About

I am a Data Science student at the University of Melbourne with a focus on risk analysis, fraud detection, and behavioural analytics. My work centres on understanding how systems fail, how data can reveal manipulation, and how complex environments can be modelled and analysed.

I am particularly interested in financial crime, cybersecurity, and social systems where individual behaviour aggregates into measurable patterns.

Projects

Fraud Detection and Network Forensics (Ongoing)

Python | Statistical Modelling | Network Analysis

Building a fraud detection and transaction network forensics system using the Elliptic Bitcoin dataset, which contains labelled transaction data (licit vs illicit) together with engineered temporal and structural features. The dataset is modelled as a directed transaction graph, where nodes represent entities and edges represent transfers, allowing analysis of how funds propagate through the network over time.

The project combines statistical modelling and network analysis to identify suspicious behaviour at both the node and subgraph level.
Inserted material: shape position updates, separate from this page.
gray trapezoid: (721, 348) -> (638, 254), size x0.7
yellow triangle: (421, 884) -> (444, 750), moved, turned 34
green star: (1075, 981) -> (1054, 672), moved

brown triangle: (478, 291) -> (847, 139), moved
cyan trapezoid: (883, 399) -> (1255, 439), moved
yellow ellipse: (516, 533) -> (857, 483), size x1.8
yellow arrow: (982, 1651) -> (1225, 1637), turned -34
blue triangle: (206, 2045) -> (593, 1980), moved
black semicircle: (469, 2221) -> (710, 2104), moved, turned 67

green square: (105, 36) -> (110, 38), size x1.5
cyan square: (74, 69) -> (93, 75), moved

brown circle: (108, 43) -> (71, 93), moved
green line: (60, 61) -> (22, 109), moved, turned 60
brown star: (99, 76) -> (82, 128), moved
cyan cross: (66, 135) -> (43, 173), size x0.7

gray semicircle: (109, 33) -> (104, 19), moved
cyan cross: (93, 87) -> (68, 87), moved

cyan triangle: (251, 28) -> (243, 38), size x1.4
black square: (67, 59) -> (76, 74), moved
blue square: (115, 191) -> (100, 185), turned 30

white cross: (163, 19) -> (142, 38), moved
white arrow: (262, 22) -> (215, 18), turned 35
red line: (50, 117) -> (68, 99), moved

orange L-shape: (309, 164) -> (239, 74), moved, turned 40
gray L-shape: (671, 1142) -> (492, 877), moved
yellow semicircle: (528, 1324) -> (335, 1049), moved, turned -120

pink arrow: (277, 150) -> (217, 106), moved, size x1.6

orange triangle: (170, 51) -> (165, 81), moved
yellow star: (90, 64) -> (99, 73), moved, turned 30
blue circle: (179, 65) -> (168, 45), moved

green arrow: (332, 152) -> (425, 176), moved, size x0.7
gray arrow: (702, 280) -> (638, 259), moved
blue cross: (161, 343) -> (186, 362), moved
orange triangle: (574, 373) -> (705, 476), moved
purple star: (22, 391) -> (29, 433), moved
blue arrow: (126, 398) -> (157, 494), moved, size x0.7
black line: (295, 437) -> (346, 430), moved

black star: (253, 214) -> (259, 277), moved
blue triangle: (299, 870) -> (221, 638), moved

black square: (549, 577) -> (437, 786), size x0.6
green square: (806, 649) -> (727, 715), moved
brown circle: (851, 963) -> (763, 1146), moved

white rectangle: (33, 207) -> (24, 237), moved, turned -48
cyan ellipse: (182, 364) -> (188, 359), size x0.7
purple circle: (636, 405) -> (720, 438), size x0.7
Using Python with libraries such as pandas and NumPy for data handling, scikit-learn for classification models, and NetworkX for graph construction and analysis, the work focuses on detecting anomalous transaction patterns, clustering behaviour, and structural signatures associated with illicit activity.

Key objectives include:

  • Identifying high-risk nodes using supervised models trained on known illicit transactions
  • Detecting anomalous patterns through feature distributions, temporal shifts, and network centrality measures
  • Analysing transaction flows to uncover coordinated behaviour, layering patterns, and potential laundering structures
  • Exploring how fraud manifests within local neighbourhoods of the graph rather than isolated transactions

The expectation is that fraudulent activity will not appear as random noise, but as structured behaviour within the network, such as tightly connected clusters, unusual flow patterns, or nodes with disproportionate influence or connectivity. The project aims to bridge statistical inference with graph-based reasoning to better understand how illicit financial behaviour emerges and propagates.

Quantum Computing in Bioinformatics (Internship)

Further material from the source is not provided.